Das finale Studioalbum des Trios mit Outtakes, B-Seiten und Live-Mitschnitten

Mehr Erfolg bedeutet mehr Geld, mehr Geld bedeutet die Möglichkeit eines höherwertigen Klangbilds. Deshalb wird die Einzigartigkeit des 1993 erschienenen Nirvana-Albums mit jedem Jahr offenkundiger. Weder vorher noch nachher hat es eine Band gegeben, die als Reaktion auf einen Welthit versucht hat, dem darauffolgenden Werk mit Absicht (!) einen simpleren, krachigeren und gleichzeitig schwerer erträglichen Sound zu verpassen. Kein Star – und Kurt Cobain, Dave Grohl und Krist Novoselic waren zum Aufnahmezeitpunkt von „In Utero“ Rockstars – hat das je gewagt. Auch die Seattle-Kollegen von Pearl Jam probierten sich nach „Ten“ am Protest, doch war „Vs.“ noch immer Classic Rock, oder eher noch: Complaint Rock.

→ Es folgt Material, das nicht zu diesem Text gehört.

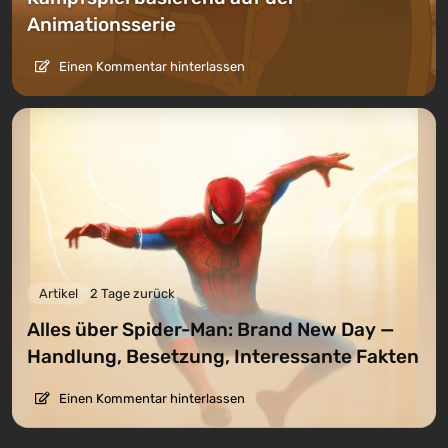
Animationsserie
Einen Kommentar hinterlassen
Artikel
2 Tage zurück
Alles über Spider-Man: Brand New Day —
Handlung, Besetzung, Interessante Fakten
Einen Kommentar hinterlassen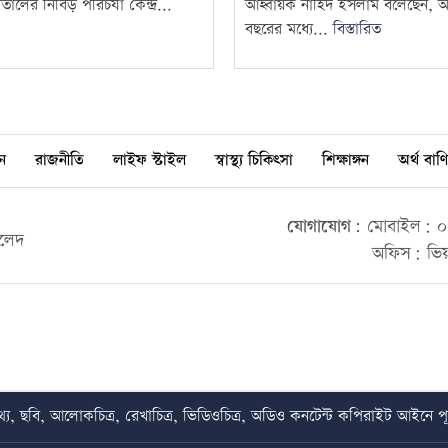
লের নিবিড় পরিচর্যা কেন্দ্র...
আহ্বায়ক নাহিদ ইসলাম বলেছেন, 
বছরের মধ্যে...
বিস্তারিত
ন
রাজনীতি
লাইফ স্টাইল
স্বাস্থ্য চিকিৎসা
শিক্ষাঙ্গন
অর্থ বাণি
যোগাযোগ:
মোবাইল: ০০
ালেদ
অফিস: ভিয়
য, ছবি, আলোকচিত্র, রেখাচিত্র, ভিডিওচিত্র, অডিও কনটেন্ট কপিরাইট আইনে পূর্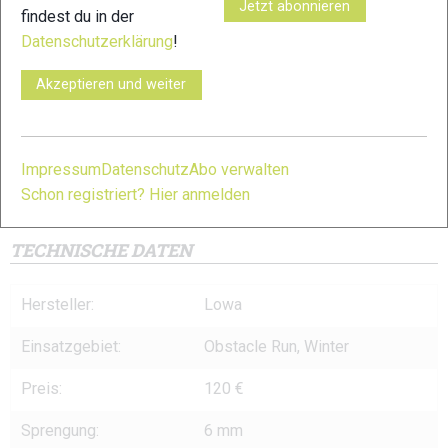
Jetzt abonnieren
findest du in der
Datenschutzerklärung
!
Akzeptieren und weiter
Impressum
Datenschutz
Abo verwalten
Schon registriert? Hier anmelden
Lowa Amplux 2 © Lowa
TECHNISCHE DATEN
Hersteller:
Lowa
Einsatzgebiet:
Obstacle Run, Winter
Preis:
120 €
Sprengung:
6 mm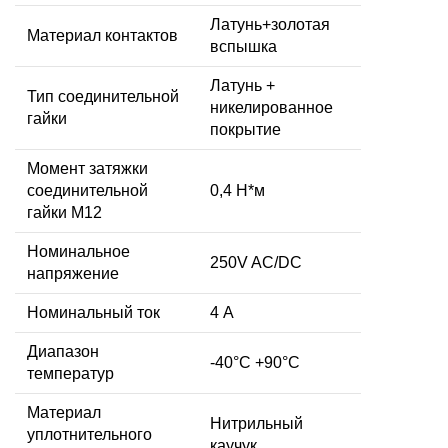
Латунь+золотая
Материал контактов
вспышка
Латунь +
Тип соединительной
никелированное
гайки
покрытие
Момент затяжки
соединительной
0,4 Н*м
гайки M12
Номинальное
250V AC/DC
напряжение
Номинальный ток
4 А
Диапазон
-40°C +90°C
температур
Материал
Нитрильный
уплотнительного
каучук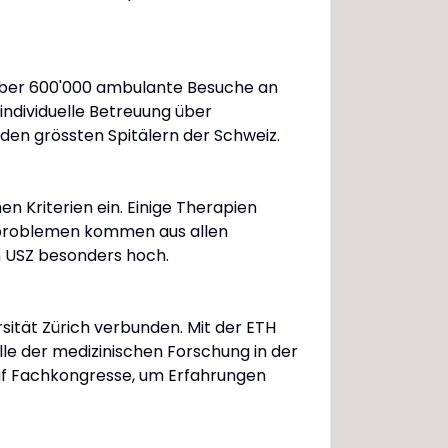
 über 600'000 ambulante Besuche an
individuelle Betreuung über
den grössten Spitälern der Schweiz.
 Kriterien ein. Einige Therapien
tsproblemen kommen aus allen
m USZ besonders hoch.
sität Zürich verbunden. Mit der ETH
lle der medizinischen Forschung in der
auf Fachkongresse, um Erfahrungen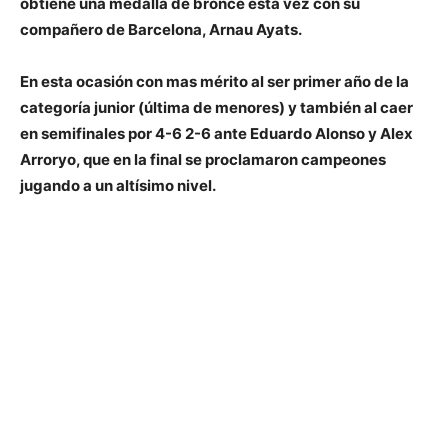
obtiene una medalla de bronce
esta vez con su
compañero de Barcelona, Arnau Ayats.
En esta ocasión con mas mérito al ser primer año de la
categoría junior
(última de menores) y también al caer
en semifinales por 4-6 2-6 ante Eduardo Alonso y Alex
Arroryo, que en la final se proclamaron campeones
jugando a un altísimo nivel.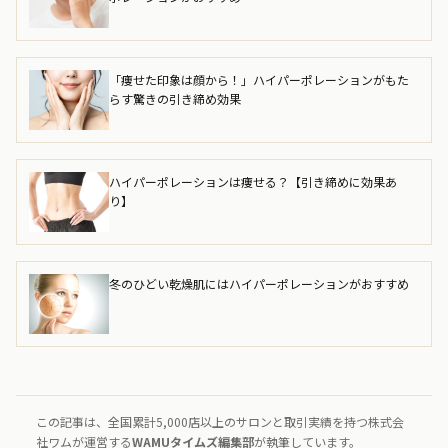
「痩せた印象は顔から！」ハイパーポレーションがもた
らす驚きの引き締め効果
ハイパーポレーションは痩せる？【引き締めに効果あ
り】
冬のひどい乾燥肌にはハイパーポレーションがおすすめ
この記事は、全国累計5,000店以上のサロンと取引実績を持つ株式会
社ワムが運営する
WAMUタイムズ編集部
が執筆しています。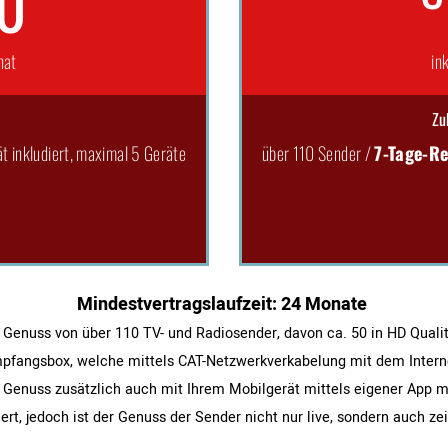
90
nat
in
Zu
t inkludiert, maximal 5 Geräte
über 110 Sender /
7-Tage-Re
Min­dest­ver­trags­lauf­zeit: 24 Monate
 Genuss von über 110 TV- und Radiosender, davon ca. 50 in HD Qualit
fangsbox, welche mittels CAT-Netzwerkverkabelung mit dem Intern
 Genuss zusätzlich auch mit Ihrem Mobilgerät mittels eigener App m
ert, jedoch ist der Genuss der Sender nicht nur live, sondern auch ze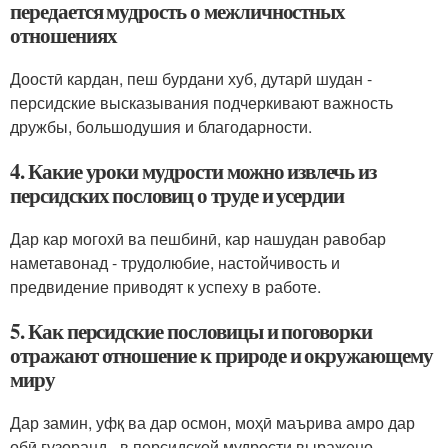
передается мудрость о межличностных
отношениях
Доостӣ кардан, пеш бурдани хуб, дутарӣ шудан -
персидские высказывания подчеркивают важность
дружбы, большодушия и благодарности.
4. Какие уроки мудрости можно извлечь из
персидских пословиц о труде и усердии
Дар кар могохӣ ва пешбинӣ, кар нашудан равобар
наметавонад - трудолюбие, настойчивость и
предвидение приводят к успеху в работе.
5. Как персидские пословицы и поговорки
отражают отношение к природе и окружающему
миру
Дар замин, уфқ ва дар осмон, моҳӣ маърива амро дар
обӣ гузоранд - в персидской мудрости выражено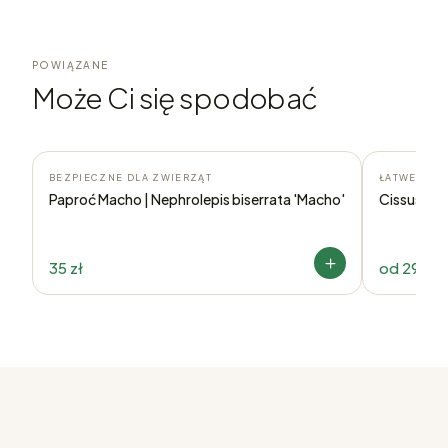
POWIĄZANE
Może Ci się spodobać
BEZPIECZNE DLA ZWIERZĄT
ŁATWE W U
Paproć Macho | Nephrolepis biserrata 'Macho'
Cissus dis
35 zł
od
29,90 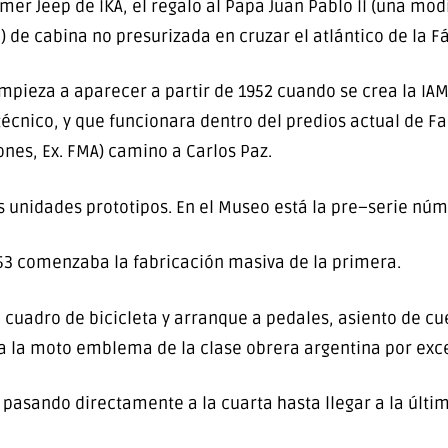
mer Jeep de IKA, el regalo al Papa Juan Pablo II (una mod
) de cabina no presurizada en cruzar el atlántico de la Fá
ieza a aparecer a partir de 1952 cuando se crea la IAM
técnico, y que funcionara dentro del predios actual de Fa
ones, Ex. FMA) camino a Carlos Paz.
s unidades prototipos. En el Museo está la pre–serie núm
53 comenzaba la fabricación masiva de la primera.
 cuadro de bicicleta y arranque a pedales, asiento de cue
a la moto emblema de la clase obrera argentina por exc
ó) pasando directamente a la cuarta hasta llegar a la últ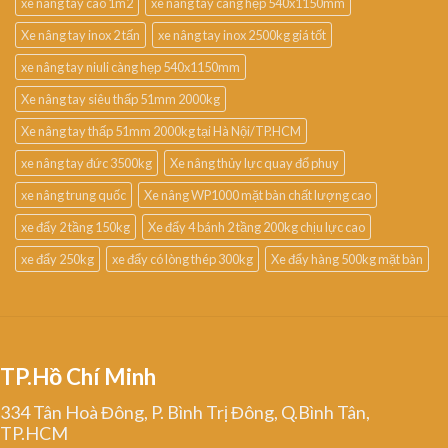
xe nâng tay cao 1m2
xe nâng tay càng hẹp 540x1150mm
Xe nâng tay inox 2 tấn
xe nâng tay inox 2500kg giá tốt
xe nâng tay niuli càng hẹp 540x1150mm
Xe nâng tay siêu thấp 51mm 2000kg
Xe nâng tay thấp 51mm 2000kg tại Hà Nội/TP.HCM
xe nâng tay đức 3500kg
Xe nâng thủy lực quay đổ phuy
xe nâng trung quốc
Xe nâng WP1000 mặt bàn chất lượng cao
xe đẩy 2 tầng 150kg
Xe đẩy 4 bánh 2 tầng 200kg chịu lực cao
xe đẩy 250kg
xe đẩy có lòng thép 300kg
Xe đẩy hàng 500kg mặt bàn
TP.Hồ Chí Minh
334 Tân Hoà Đông, P. Bình Trị Đông, Q.Bình Tân,
TP.HCM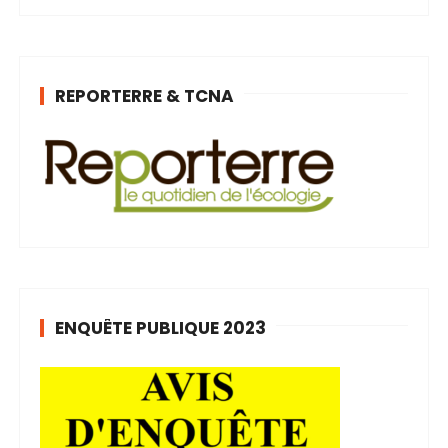
REPORTERRE & TCNA
ENQUÊTE PUBLIQUE 2023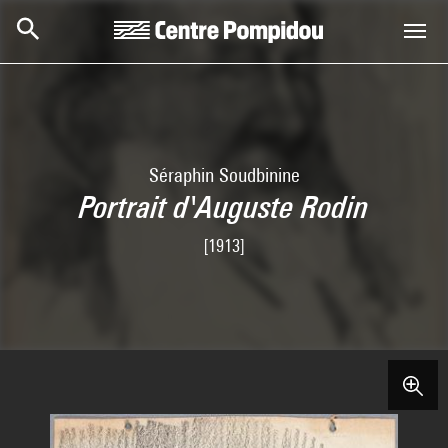
Aller au contenu principal
Centre Pompidou
Séraphin Soudbinine
Portrait d'Auguste Rodin
[1913]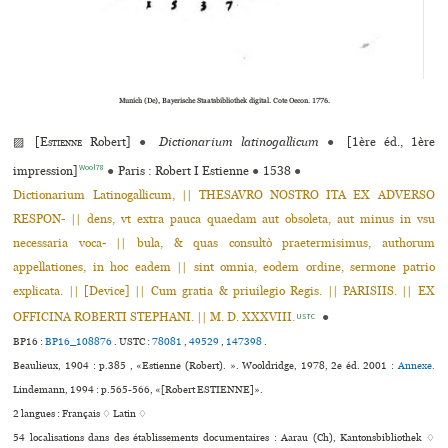
Munich (De), Bayerische Staatsbibliothek digital. Cote Oecon. 1776.
▨ [
Estienne
Robert]
●
Dictionarium latinogallicum
●
[1ère éd., 1ère
Wool78
impression]
●
Paris : Robert I Estienne
●
1538
●
Dictionarium Latinogallicum, || THESAVRO NOSTRO ITA EX ADVERSO
RESPON- || dens, vt extra pauca quaedam aut obsoleta, aut minus in vsu
necessaria voca- || bula, & quas consultò praetermisimus, authorum
appellationes, in hoc eadem || sint omnia, eodem ordine, sermone patrio
explicata. || [Device] || Cum gratia & priuilegio Regis. || PARISIIS. || EX
OFFICINA ROBERTI STEPHANI. || M. D. XXXVIII.
●
USTC
BP16 :
BP16_108876
.
USTC :
78081
,
49529
,
147398
.
Beaulieux, 1904 : p.385 , «Estienne (Robert). ». Wooldridge, 1978, 2e éd. 2001 :
Annexe.
Lindemann, 1994 : p.565-566, «[Robert ESTIENNE]».
2 langues :
Français ♢
Latin ♢
54 localisations dans des établissements documentaires : Aarau (Ch), Kantonsbibliothek ♢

Eine Koketterie mit der Unperfektion

Und „Nevermind“ war tatsächlich noch das gewesen: ein Welterfolg mit Punkrock, der im Kern Pop war und Grunge genannt wurde. Aber ist „In Utero“ deshalb wirklich Punk-Punk? „Teenage angst has paid off well, now I’m bored and old“, sang Cobain in „Serve The Servants“ und hustete – eine Koketterie mit der Unperfektion – ins Mikro. Er wollte die Platte „I Hate My self And I Want To Die“ nennen, und Steve Albini reproduzierte für Nirvana den Knochenbrecher-Schlagzeugklang von Cobains Idolen, den Pixies. Die wurden mit „Surfer Rosa“ berühmt, aber nicht erfolgreich – vielleicht wollte Cobain mit der Hommage sein Gewissen beruhigen, seinen Leuten versichern, dass er wusste, wem er was verdankte.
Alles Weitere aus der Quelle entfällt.